Spotting a Fixed Mindset (and Getting Out Alive)
Some teams are stuck. Cemented. They’ve been in crisis mode so long they’ve forgotten what it’s like to breathe.
You’ll know the signs:
Every new idea gets a “No, we tried that in 2016.”
Every rota gap triggers a meltdown.
Nobody says “How are you?” unless they mean “Can you cover the late?”
These teams aren’t evil. They’re exhausted. They don’t need a hero. They need oxygen. If you can’t give that without burning out yourself — leave.
In NHS-wide studies, trainees describe this dynamic often — stuck systems, unpredictable leadership, emotional fatigue. And it tracks strongly with rising rates of psychological distress Riley et al..
When Big Characters Rule the Room
Every specialty has one.
The Consultant who can’t be questioned.
The Nurse Manager who knows where every body is buried.
The Senior Partner who’s been there since the war and still signs every pathology form in fountain pen.
They’re not always villains. But they shape the weather. If they like you — you’re fine. If they don’t — buckle up.
Sometimes you have to play along. Sometimes you have to quietly work around them. Either way, know your audience. If they expect an X-ray before the referral, get the bloody X-ray. If they want the LFTs chased before clinic, chase them. It’s politics. It’s petty. But it’s real.
Leadership shapes team safety — not just through decisions, but through tone. Toxic leaders cost morale. Supportive ones buffer against trauma Peddie et al..
When You Find the Right Team — You’ll Know
There’s warmth.
There’s laughter.
There’s support when the wheels fall off.
You get your arse kicked when you need it, but you never feel alone.

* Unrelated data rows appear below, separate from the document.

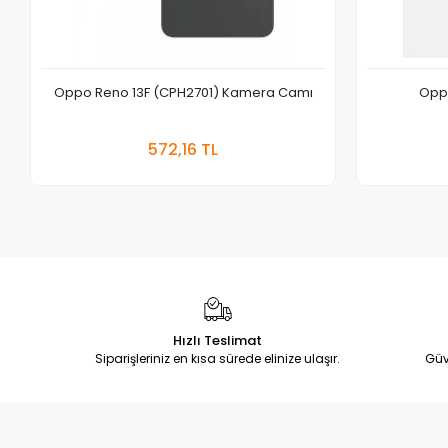
Oppo Reno 13F (CPH2701) Kamera Camı
Opp
Sepete Ekle
572,16 TL
Adet
Hızlı Teslimat
Siparişleriniz en kısa sürede elinize ulaşır.
Güv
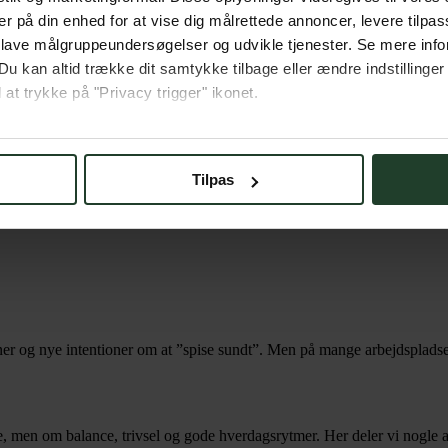
er på din enhed for at vise dig målrettede annoncer, levere tilpas
 lave målgruppeundersøgelser og udvikle tjenester. Se mere inf
Du kan altid trække dit samtykke tilbage eller ændre indstillinger
 at trykke på "Privacy trigger" ikonet.
så gerne:
sninger om din placering, der kan være nøjagtig inden for få me
Tilpas
 baseret på en scanning af dens unikke karakteristika (fingerprin
ebsitet.
se vores indhold og annoncer, til at vise dig funktioner til sociale
oplysninger om din brug af vores hjemmeside med vores partnere i
ysepartnere. Vores partnere kan kombinere disse data med andr
et fra din brug af deres tjenester.
oner og nye intentioner om at ”spise sundt”. Men på mange arbejdspladse
men om balance, trivsel og gode hverdagsrytmer. Her deler vi nogle af d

People look out for each other. Cover each other. Joke about the chaos without letting it infect their decency.
I’ve had that. I have that now. It makes everything easier.
If you’re lucky enough to find a team like that — hold on.
If you’re stuck somewhere that makes you feel small, scared, or silent — maybe it’s not you. Maybe your face will fit. Just somewhere else.